A few minutes into an episode of “Dream Home Makeover,” a home improvement series premiering on Netflix on Oct. 16, an anxious homeowner frets about a minor flaw in the family-room fireplace, an asymmetry that the wife describes as “pretty dramatic.”

If you’ve watched enough home improvement television, you know this scene is meant to cue the eye rolls. But Shea McGee, the show’s perky co-star and the creative force behind the Salt Lake City design firm Studio McGee, cheerfully downplays the issue, promising the couple that the half-inch error will fade into the background once their grand 7,900-square-foot home is complete.

Her down-to-earth approach soothes her clients’ nerves, but also threads a needle for Netflix, which has decided that the salve homebound Americans need right now is an escapist lineup of shows about how to make the homes we can’t escape look prettier. In recent months, the network has rolled out a handful of new home improvement shows to a viewership that is looking for ways to spruce up their spaces, but also ambivalent about celebrating other people’s good fortune.

Over the summer, Netflix aired “Million Dollar Beach House,” a series that followed a team of high-end real estate brokers in the Hamptons as they tried to sell mansions to millionaires.

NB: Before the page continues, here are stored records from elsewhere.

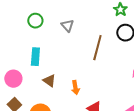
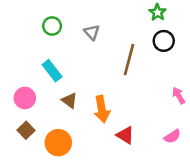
cyan rectangle: (35, 57) -> (52, 71), turned -42
orange arrow: (75, 88) -> (102, 109), size x1.5

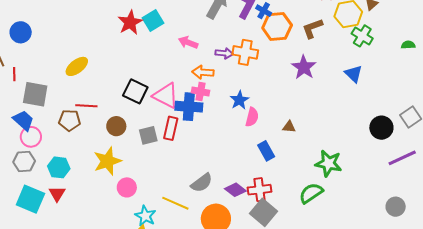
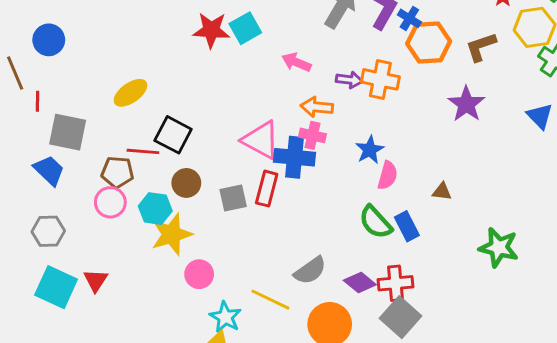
red star: (130, 23) -> (211, 30), turned 30
black square: (135, 91) -> (173, 135), moved
pink circle: (31, 137) -> (110, 202), moved
cyan hexagon: (59, 167) -> (155, 209), moved
green semicircle: (311, 193) -> (376, 222), moved, turned -100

But what was intended to be an East Coast alternative to “Selling Sunset,” the popular, brash series about Los Angeles brokers, was a flop. The show lacked the Botox and catty drama that made “Selling Sunset” a delicious hate watch. Instead, the show was skewered on social media by viewers who were outraged that the only Black broker on the show endured a series of racist microaggressions at a moment when Americans were laser focused on racial justice. Netflix has not announced a second season for the show.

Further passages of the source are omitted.